Expressions of surprise, affirmation and negation as well as discourse
particles are examples of interjections.  They are transcribed without
labels as most of them are listed in the Duden.

\begin{verbatim}
w001_ptd_001_AAA: oh , das pa"st mir gar nicht . mm .
\end{verbatim}
%
Note:\\
The negation {\bf m'm} is transcribed {\bf mm} to distinguish it from
the affirmation {\bf mhm}.


\subsubsection{Reduction}

**german**
\\[1.5ex]
\colorbox{lightgray}{Symbol} \texttt{'}
\\[1.5ex]
Reductions that can be found in the transcript are elisions,
assimilations and deletions. The apostrophe is put when the {\bf final
  e} of a word (e.g.\ in {\texttt hab'}, {\texttt wollt'}, {\texttt
  heut'}) isn't pronounced. The same thing goes for {\bf final t} if
it isn't pronounced in {\texttt is'}, {\texttt nich'} and {\texttt
  jetz'}.  The apostrophe also subtitutes {\bf initial ei} in the
German indefinite articles ein ({\texttt 'n}), eine ({\texttt 'ne}),
einem ({\texttt 'nem}), einer ({\texttt 'ner}) etc. and {\bf initial
  e} in the reduced pronoun es ({\texttt 's}).  The lexical units
mentioned above are always transcribed like this if reduced. If they
occur together, the two apostrophes may appear in a row.

\begin{verbatim}
w001_ptd_001_AAA: wie w"ar' 's mit Kino . 
\end{verbatim}


\subsubsection{Compounds}

**german**
\\[1.5ex]
\colorbox{lightgray}{Symbol} \texttt{-} or \texttt{---}
\\[1.5ex]
A peculiarity of German is the compounding of words (mostly nouns)
without using a dash between the word components. In SmartKom we use
dashes in compounds that are made up of more than two words as well as
in some abbreviations. In order to avoid deviant spellings within the
SmartKom corpus we compiled our own glossary.

\begin{verbatim}
w001_ptd_001_AAA: wir wollen die Acht-Uhr-Maschine in die $U-$S-$A
erreichen .
w001_ptd_001_AAA: wieviel kostet die Hin-- und R"uckfahrt ?
\end{verbatim}
%
Note:\\
If we come across a compound that is disconnected (because the subject
is breathing or hesitating while pronouncing it) the dash is placed
behind the first part of the compound.

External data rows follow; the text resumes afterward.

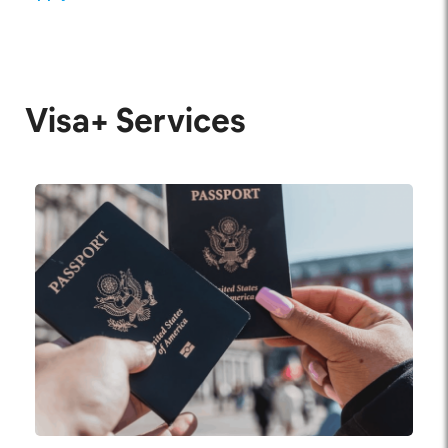
Visa+ Services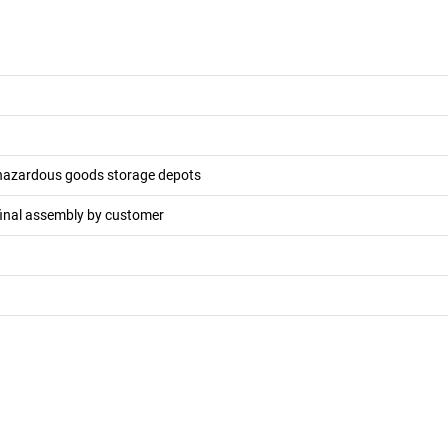
 hazardous goods storage depots
final assembly by customer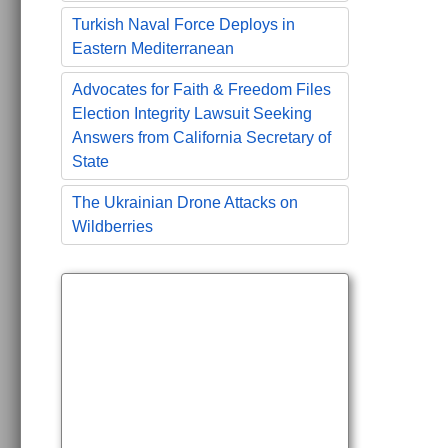
Turkish Naval Force Deploys in
Eastern Mediterranean
Advocates for Faith & Freedom Files
Election Integrity Lawsuit Seeking
Answers from California Secretary of
State
The Ukrainian Drone Attacks on
Wildberries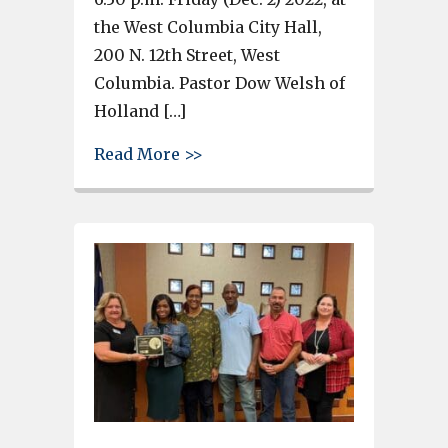
the West Columbia City Hall,
200 N. 12th Street, West
Columbia. Pastor Dow Welsh of
Holland […]
about West Columbia Tree Light
Read More >>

A double dash is used if the
common component of two compounds is only mentioned once.


\subsubsection{Spelling}

\colorbox{lightgray}{Symbol} \texttt{\$}
\\[1.5ex]
The spelling label is used when the subject spells a name letter by
letter, e.g.\ for referring to the orthography or in abbreviations
like USA. Each single letter is preceded by a \$-label. The letters
are always uppercase and separated by a comma or a dash, the latter mostly
in abbreviations.

\begin{verbatim}
w001_ptd_001_AAA: mein Name ist ~Meier , $M , $E , $I , $E , $R .
w001_ptd_001_AAA: ich nehme in den $U-$S-$A nicht gerne die
$U-Bahn .
\end{verbatim}


\subsubsection{Acronyms}
**german**
\\[1.5ex]
\colorbox{lightgray}{Symbol} \texttt{\&}
\\[1.5ex]
%
Acronyms are official substitutes for particular words. They are
labelled with \texttt{\&}. The label only has to be placed once, at the
beginning of the acronym. Acronyms can be spelt letter by letter - in
this case the label \texttt{\$} has to be used, too (as seen before) -
or they can be pronounced like a word.

\begin{verbatim}
w001_ptd_001_AAA: im &$Z-$D-$F gab es gestern einen interessanten
Bericht "uber die &OPEC .
\end{verbatim}


\subsubsection{Proper Nouns}

\colorbox{lightgray}{Symbol} \texttt{$\sim$}
\\[1.5ex]
%
As proper nouns names are marked that can't be translated into another
language such as surnames and first names of people, names of streets,
hotels and restaurants, company names, names of institutions, local
places, national holidays etc. According to this, names are not
labelled as proper nouns if they appear not only in one language and
thus can be translated. In this category we find names of
international holidays, names of countries and continents, the names
of the seven seas etc.\ . If the proper noun consists of several words,
that in regular orthography are separated by blank spaces, they will
be here linked by pluses between each part of the name.

\begin{verbatim}
w001_ptd_001_AAA: ich m"ochte gerne in dem Restaurant
~Zur+blauen+Traube einen Tisch f"ur ~Kirchweih reservieren .
Das liegt doch in der ~Richard-Strau"s-Stra"se ?
w001_ptd_001_AAA: wei"st du noch , als wir letztes Jahr von
England nach Amerika "uber den Atlantik gesegelt sind ?
\end{verbatim}
%
Note:\\
Typical for the German orthography is that names of streets are always
connected by dashes.


\subsubsection{Numbers}

\colorbox{lightgray} {Symbol} \texttt{\#}
\\[1.5ex]
Numbers are numerals, combinations of numbers and ordinal numbers. In
all these cases a \texttt{\#} is preceding the number. Two-digit
numbers are labelled as one number. All numbers are written as words.

\begin{verbatim}
w001_ptd_001_AAA: ich suche die ~Bernd-Meier-Stra"se #hundert 
#f"undundzwanzig .
w001_ptd_001_AAA: bitte reserviere f"ur die Acht-Uhr-Maschine 
morgen einen Platz in der #zw"olften Reihe .
\end{verbatim}
%
Note:\\
The number won't be labelled if it is a part of a compound.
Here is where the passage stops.